Keep the faith, speed the day, and keep writing.
-- Leonard Earl Johnson
I was looking forward to reading something upbeat from someone in the mess. This is, however, an obnoxious and narrow-minded view on the state of New Orleans, and a pointless peek into the temporary life of the author. But then, what can one expect from a man who shares this exchange he had? "The second day after the storm, I asked a man carrying a small plastic shopping bag if he was carrying his lunch. 'Lunch? Shit,' he said. 'This's everything I got left in the world.'" Duh. Awesome party, dude.
-- Martina Steiner
When I first read this column, I was sure it was satire. Who would boast of their turquoise swimming pool -- filled with bottles of Pinot Grigio, no less -- in the face of evacuees who died because they couldn't find clean water to drink?
I imagine many of the survivors of Hurricane Katrina would have stayed in New Orleans if they, too, could have had Joshua Clark's frat-house lifestyle. Unfortunately, not everyone was as lucky as Clark and his drinking buddies.
But we should understand his choice, it seems: "This is home. Where else would I go? My family's cottage on Cape Cod would get boring fast." Poor Clark! The idea of being forced to live in the family's summer home!

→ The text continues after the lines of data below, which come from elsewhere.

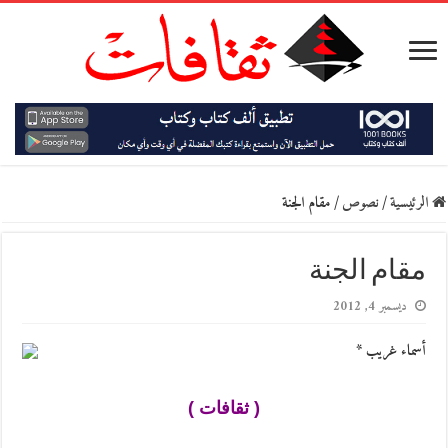
الرئيسية
/
نصوص
/
مقام الجنة
مقام الجنة
ديسمبر 4, 2012
أسماء غريب *
( ثقافات )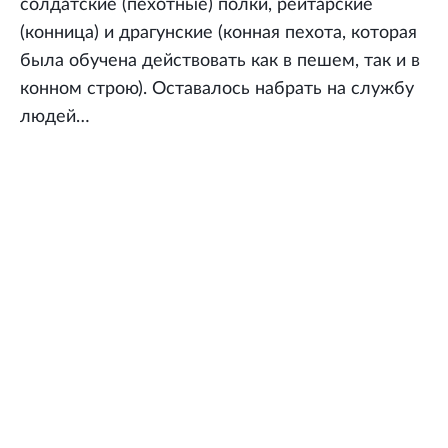
солдатские (пехотные) полки, рейтарские
(конница) и драгунские (конная пехота, которая
была обучена действовать как в пешем, так и в
конном строю). Оставалось набрать на службу
людей…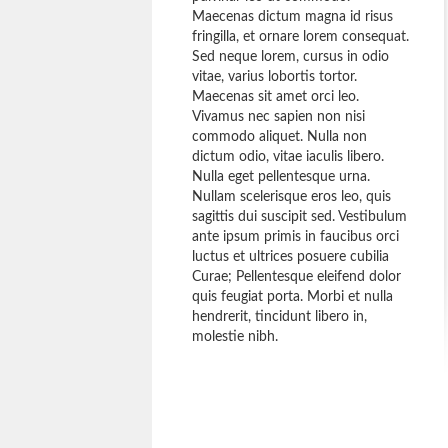
Maecenas dictum magna id risus
fringilla, et ornare lorem consequat.
Sed neque lorem, cursus in odio
vitae, varius lobortis tortor.
Maecenas sit amet orci leo.
Vivamus nec sapien non nisi
commodo aliquet. Nulla non
dictum odio, vitae iaculis libero.
Nulla eget pellentesque urna.
Nullam scelerisque eros leo, quis
sagittis dui suscipit sed. Vestibulum
ante ipsum primis in faucibus orci
luctus et ultrices posuere cubilia
Curae; Pellentesque eleifend dolor
quis feugiat porta. Morbi et nulla
hendrerit, tincidunt libero in,
molestie nibh.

Clark also seems to think his choice to stay is enviable: "Can you imagine what it's like to have no energy bills, no rent, no cellphone invoices ... and no taxes? We can. And we're doing it like kings."
Kings? No. More like self-indulgent boys playing at "Survivor," while tens of thousands of other residents experienced the real thing.
Stay strong, Joshua. The Pinot Grigio might run out and force you to drink Thunderbird. A nation holds its breath for you, hoping that the wine continues flowing.